United States District Court, E.D. Michigan, Southern Division

July 11, 2017

DONALD BRADLEY GROOMS, Petitioner,
v.
KATHLEEN OLSON, Respondent.

          OPINION AND ORDER SUMMARILY DENYING THE PETITION FOR WRIT OF HABEAS CORPUS AND DECLINING TO ISSUE A CERTIFICATE OF APPEALABILITY OR LEAVE TO APPEAL IN FORMA PAUPERIS

          GEORGE CARAM STEEH UNITED STATES DISTRICT JUDGE

         Donald Bradley Grooms, (“Petitioner”), confined at the Ojibway Correctional Facility in Marenisco, Michigan, filed a pro se petition for writ of habeas corpus pursuant to 28 U.S.C. § 2254, in which he challenges his conviction for delivery of heroin, M.C.L.A. 333.7401(2)(a)(iv); and being a fourth felony habitual offender, M.C.L.A. 769.12. For the reasons that follow, the petition for writ of habeas corpus is SUMMARILY DENIED WITH PREJUDICE.

         I. Background

         Petitioner was charged with two counts of delivery of heroin and one count of conspiracy to deliver heroin. Petitioner was also charged as a fourth felony habitual offender.

         On May 16, 2016, petitioner entered a plea of guilty to one count of delivery of heroin as a fourth felony habitual offender, in exchange for dismissal of the other charges. The judge also agreed to sentence petitioner to no more than 46 months on the minimum sentence. (Tr. 5/16/16, pp. 4-5).[1] Petitioner made out a factual basis for the delivery of heroin charge, but did not specifically admit to being a fourth felony habitual offender. (Id., pp. 6-7). Petitioner was sentenced the same day to 46 months to 20 years in prison. (Id., p. 16).

         Petitioner's counsel filed a motion to correct the invalid sentence, on the ground that petitioner never pleaded guilty to being a fourth felony habitual offender. Petitioner also objected to the scoring of the sentencing guidelines. The judge denied the motion. People v. Grooms, No. 16-006970-FH (Alpena Cty. Cir.Ct., July 21, 2016).

         Petitioner's plea and sentence were affirmed on appeal. People v. Grooms, No. 334249 (Mich.Ct.App. Sep. 26, 2016); lv. den. 894 N.W.2d 50 (2017).

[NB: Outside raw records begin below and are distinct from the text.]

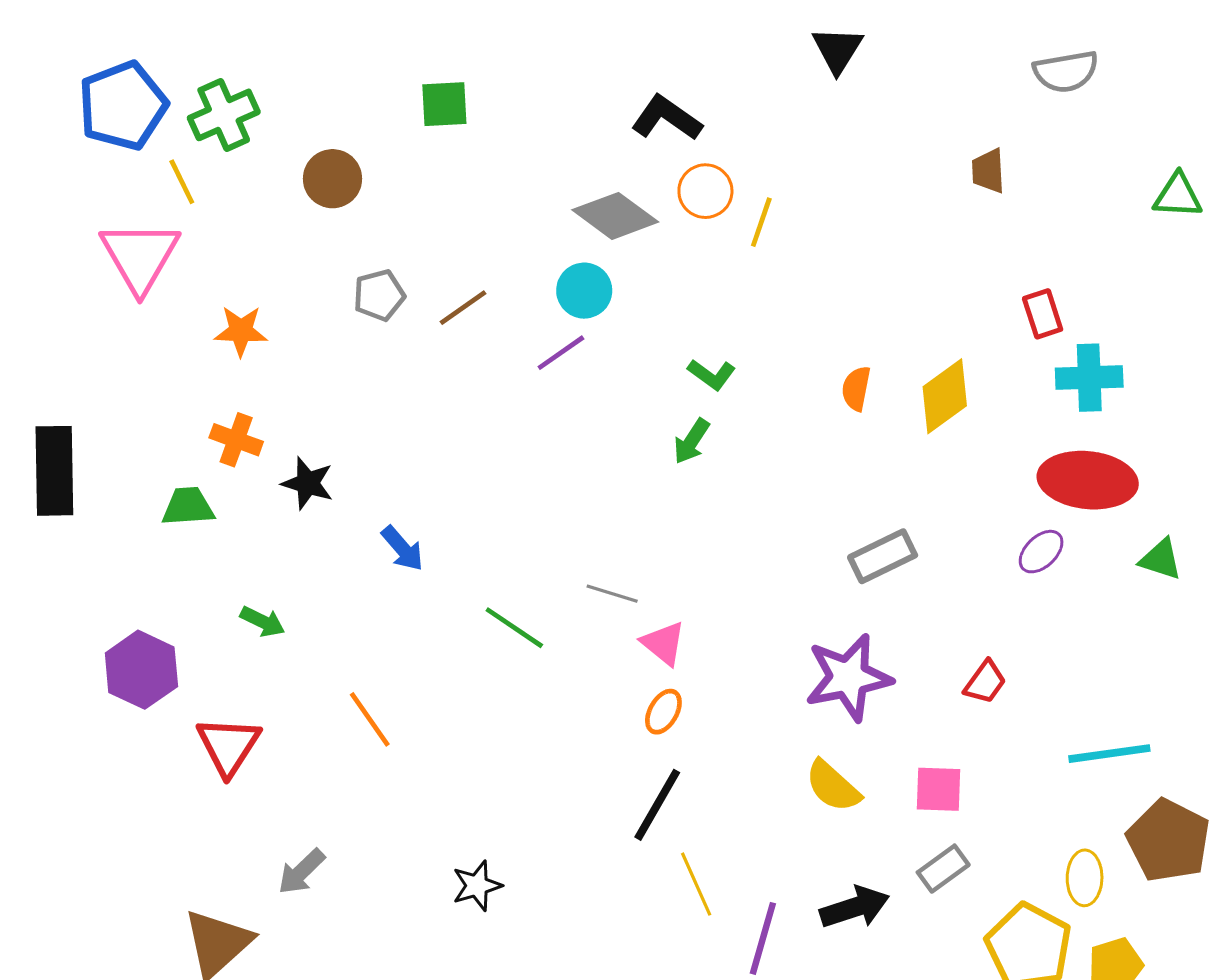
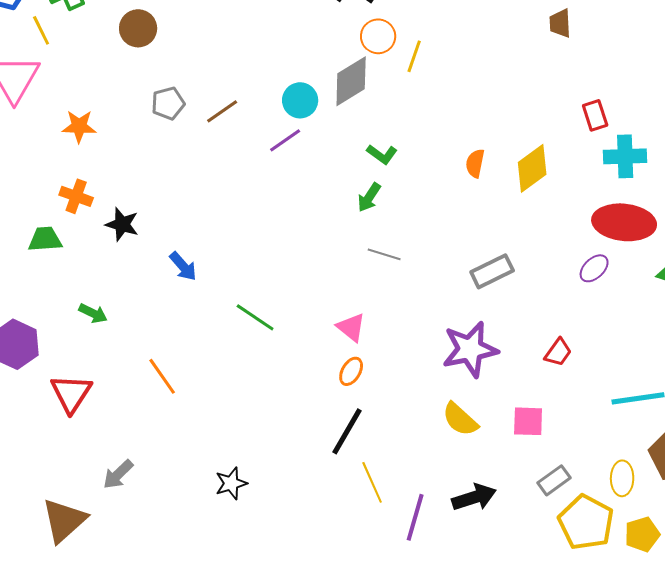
gray diamond: (615, 216) -> (351, 81), moved, turned -68
gray line: (612, 594) -> (384, 254), moved
gray rectangle: (943, 869) -> (554, 480), moved

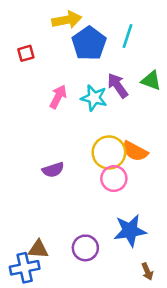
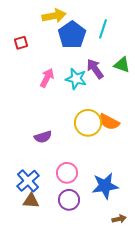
pink circle: (114, 178) -> (67, 173), moved
blue cross: (25, 268) -> (28, 181), moved, turned -30
brown arrow: (147, 271) -> (119, 219), turned -80

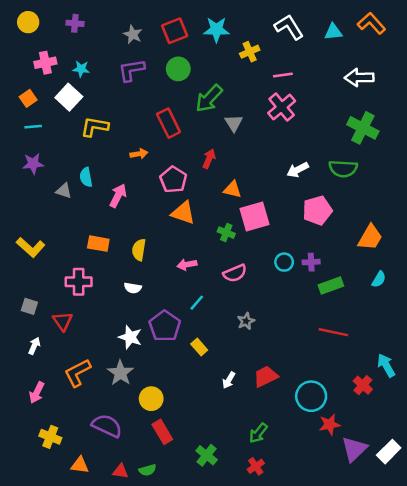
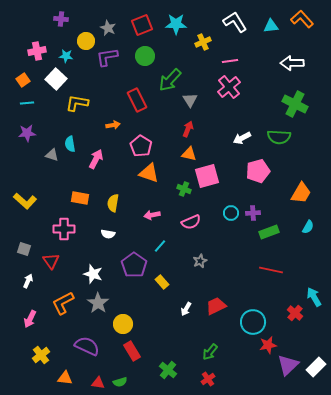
yellow circle: (28, 22) -> (86, 41), moved
red arrow: (209, 159) -> (188, 129), moved
white star: (130, 337) -> (93, 274), moved
yellow cross: (50, 437) -> (41, 355), turned 30

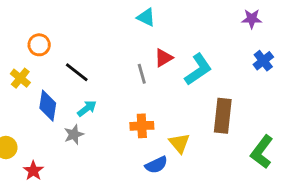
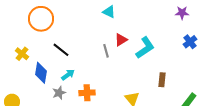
orange circle: (39, 45) -> (41, 19), moved, size x1.6
brown rectangle: (223, 116) -> (162, 80), size x0.6
orange cross: (142, 126) -> (87, 93), moved

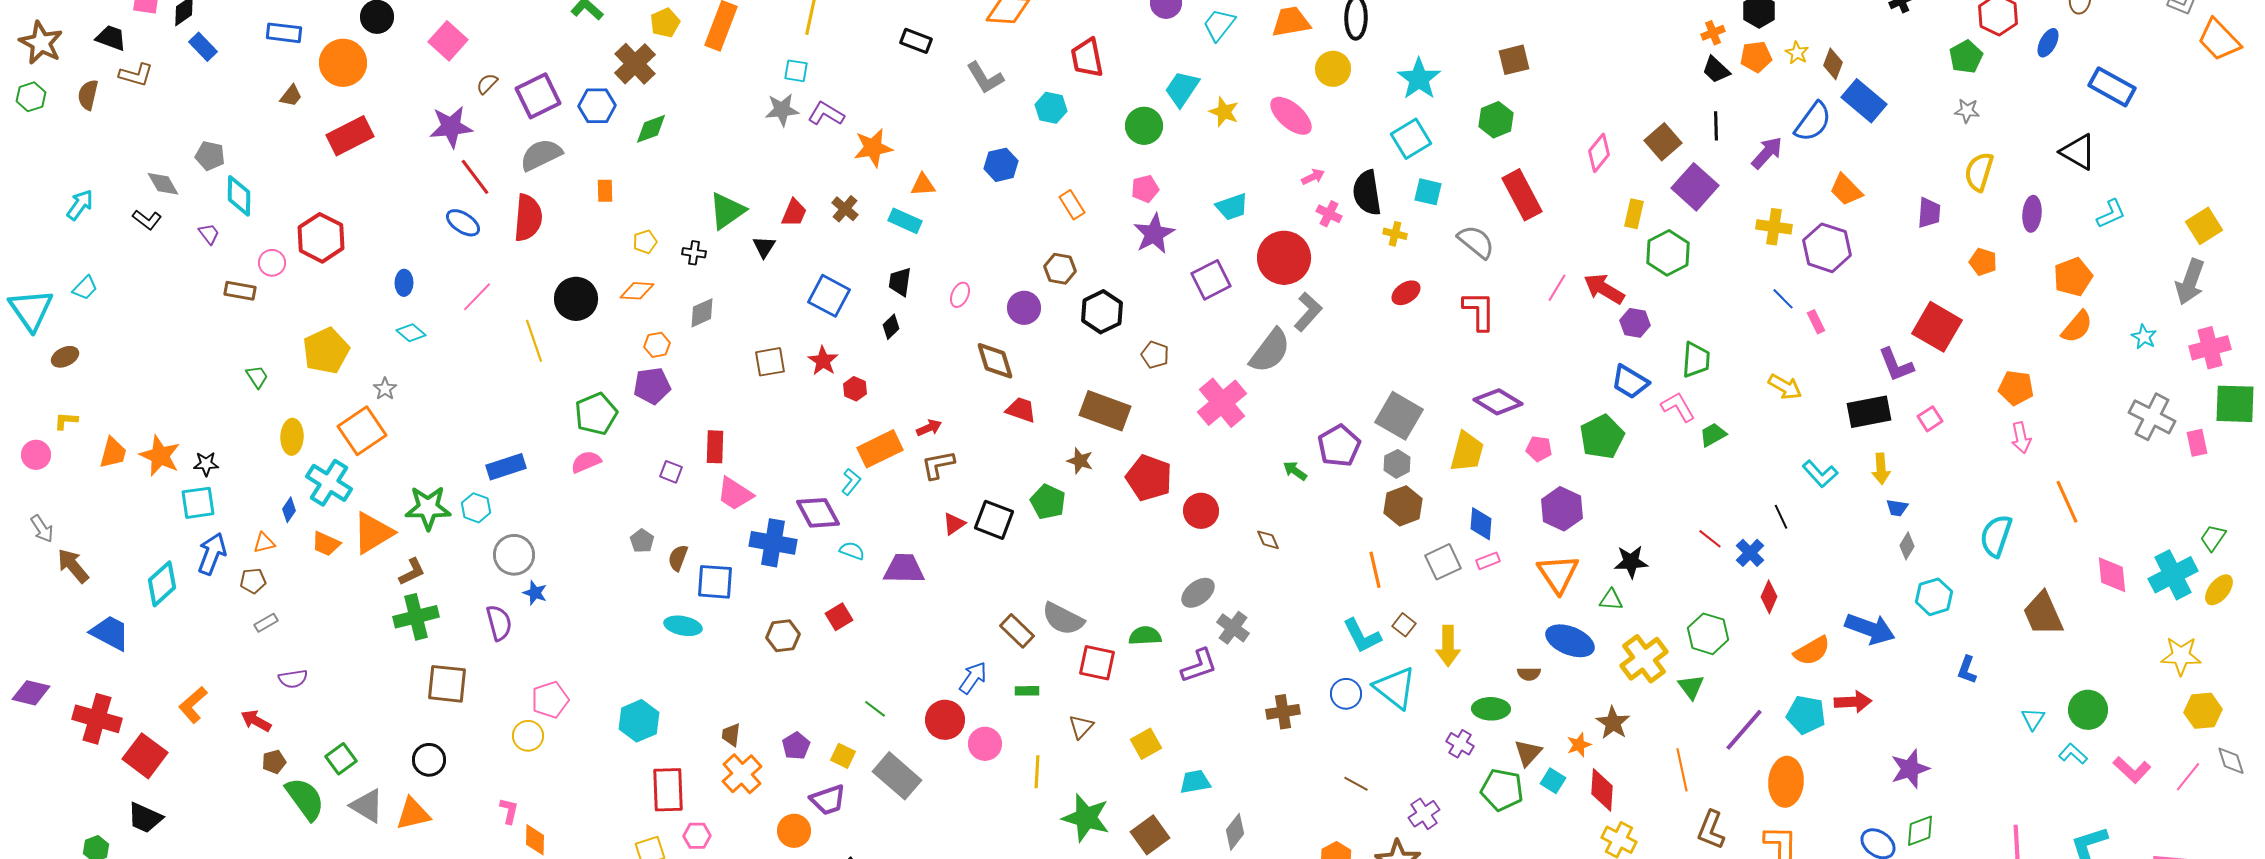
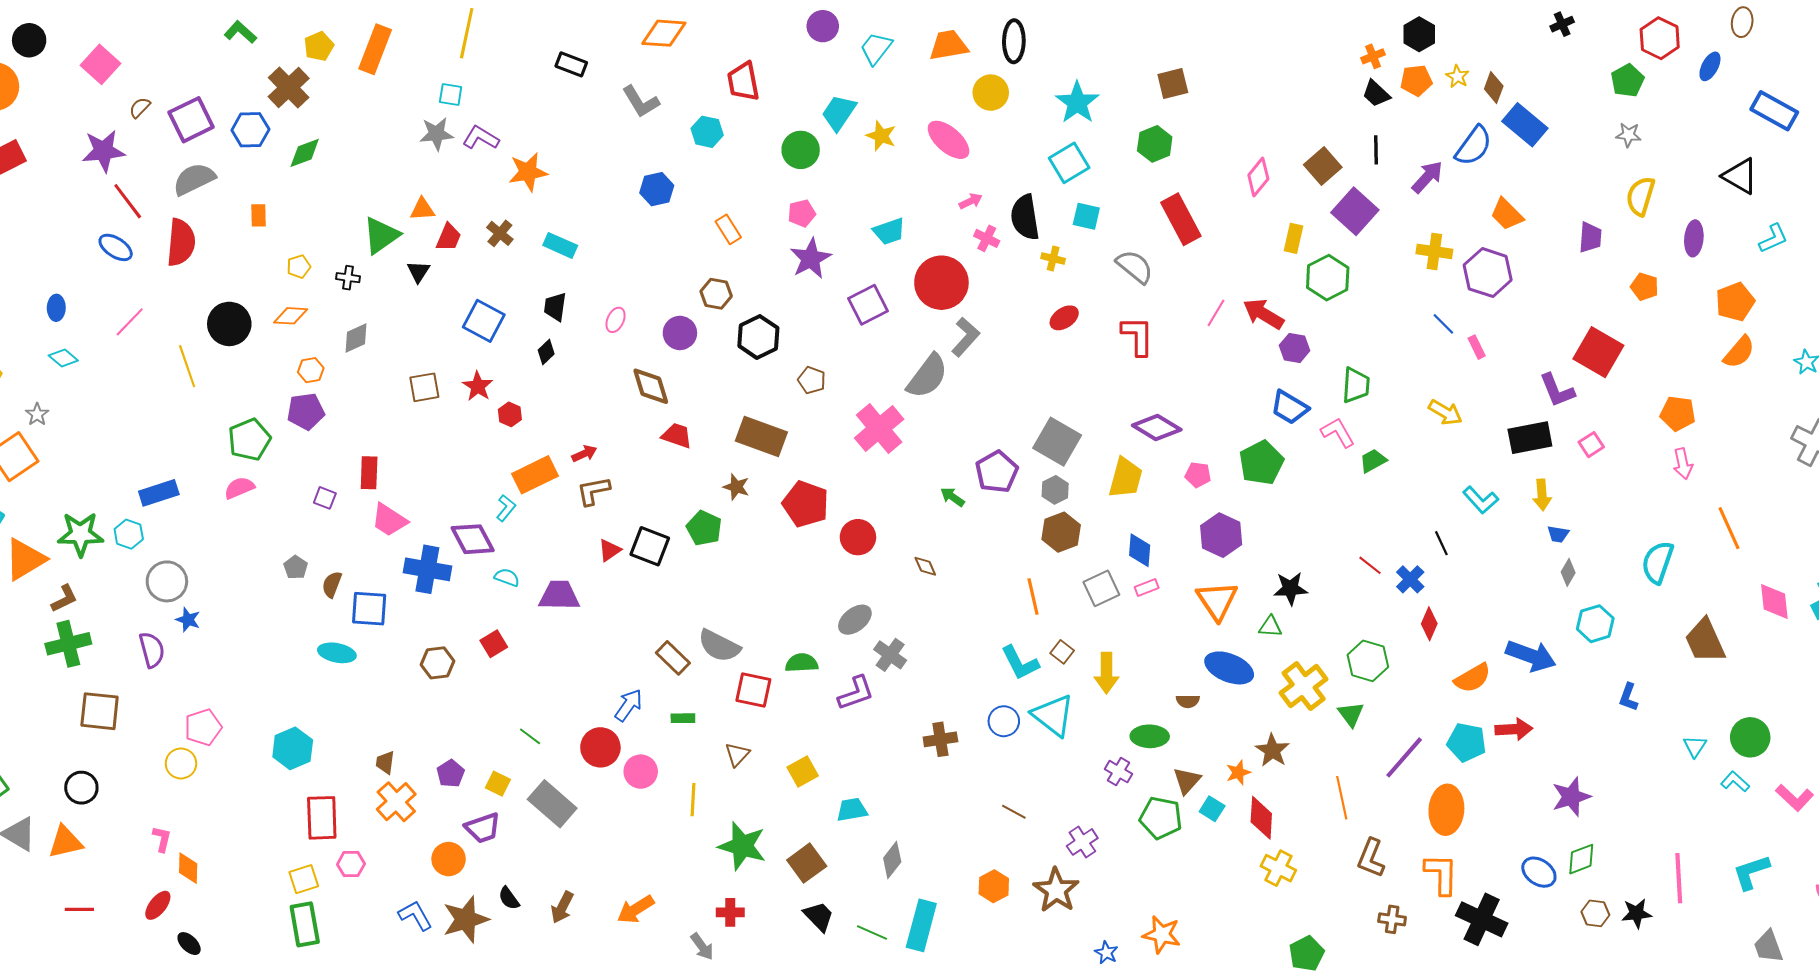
orange triangle: (923, 185) -> (422, 209), moved

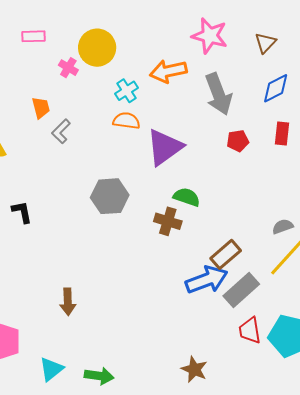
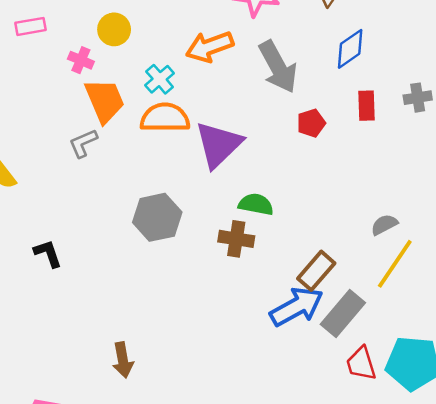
yellow circle: (97, 48) -> (114, 29), size x0.7
orange trapezoid: (41, 108) -> (105, 101), moved, size x1.6
orange semicircle: (126, 121) -> (165, 118), size x1.4
gray L-shape: (61, 131) -> (83, 143), turned 30

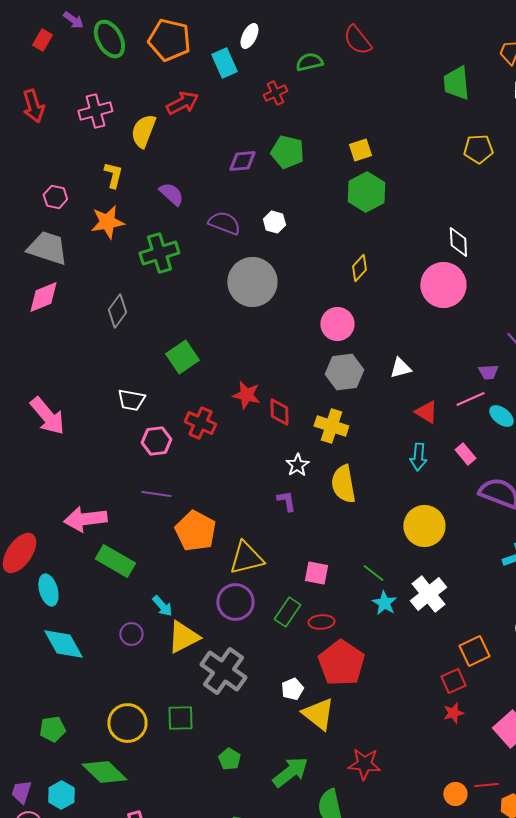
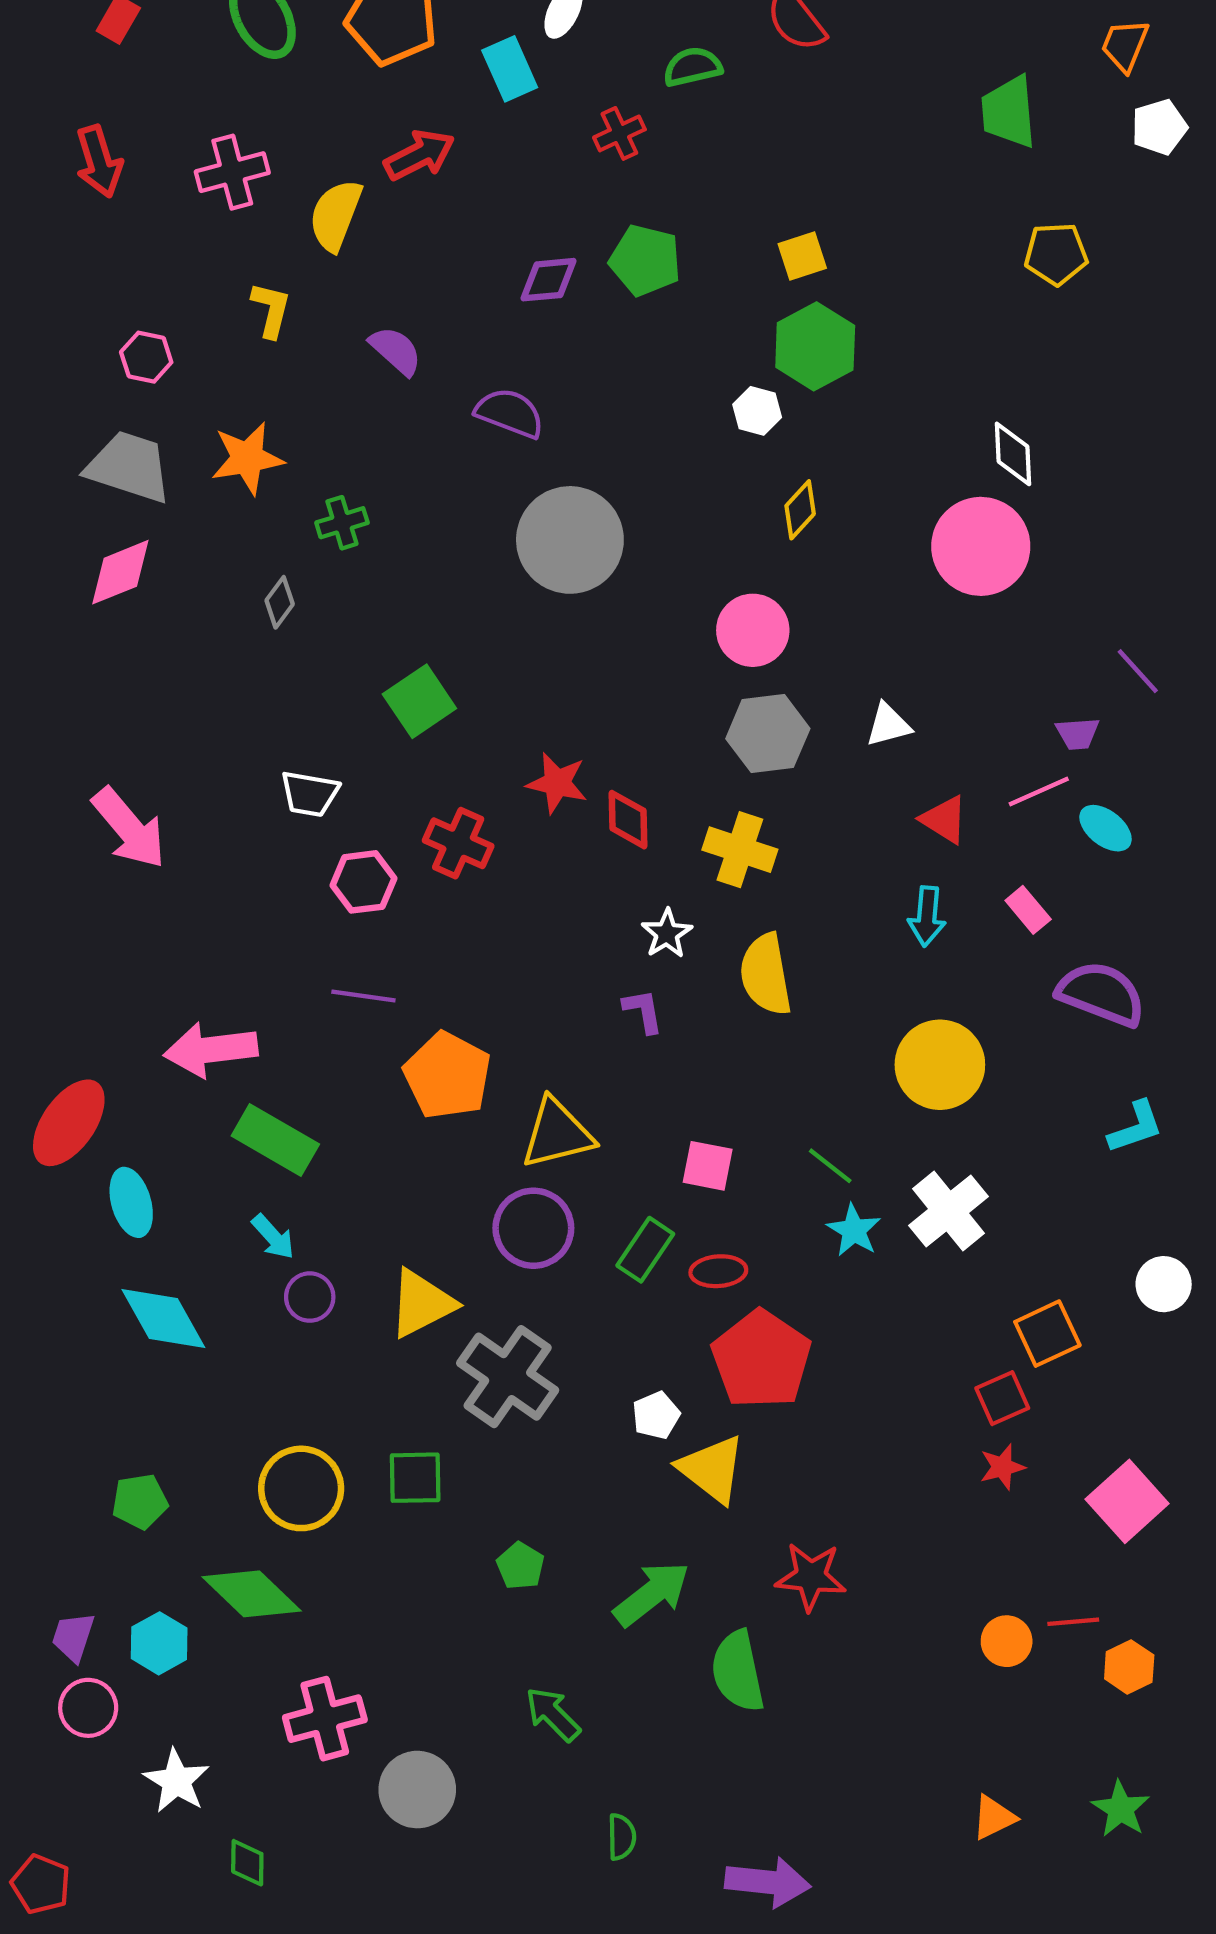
orange star: (107, 222) -> (247, 458), moved
white hexagon: (274, 222) -> (757, 411), moved
green cross: (159, 253) -> (342, 523), moved, size x0.6
gray diamond: (117, 311) -> (280, 602), size x0.7
cyan arrow: (162, 606) -> (273, 1237), moved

         Petitioner seeks a writ of habeas corpus on the following grounds:

I. Whether the trial judge erred when it failed to amend the judgment to remove the Hab 4th and for failing to follow the correct procedures under Lockridge and Steanhouse.
II. The scoring of OV-14 was wrongly decided by trial court and should have been scored at Zero points seeing there's a lack of record evidence to support the scoring.

         II. Discussion

         The Court summarily dismisses the petition because petitioner failed to state a claim upon which habeas relief can be granted.

         A petition for a writ of habeas corpus must set forth facts that give rise to a cause of action under federal law or it may summarily be dismissed. See Perez v. Hemingway, 157 F.Supp.2d 790, 796 (E.D. Mich. 2001). Federal courts are also authorized to dismiss any habeas petition that appears legally insufficient on its face. See McFarland v. Scott, 512 U.S. 849, 856 (1994). A federal district court is authorized to summarily dismiss a habeas corpus petition if it plainly appears from the face of the petition or the exhibits that are attached to it that the petitioner is not entitled to federal habeas relief. See Carson v. Burke, 178 F.3d 434, 436 (6th Cir. 1999); Rules Governing § 2254 Cases, Rule 4, 28 U.S.C. foll. § 2254. The Sixth Circuit “disapprove[s] the practice of issuing a show cause order [to the respondent] until after the District Court first has made a careful examination of the petition.” Allen v. Perini, 424 F.3d 134, 140 (6th Cir. 1970). A district court must screen out any habeas corpus petition which lacks merit on its face. Id. at 141. No return to a habeas petition is necessary when the petition is frivolous, or obviously lacks merit, or where the necessary facts can be determined from the petition itself without receiving an answer by the state. Id.

         After undertaking the review required by Rule 4, this Court concludes, for reasons stated in greater detail below, that petitioner's claims do not entitle him to habeas relief, such that the petition must be summarily denied. See ...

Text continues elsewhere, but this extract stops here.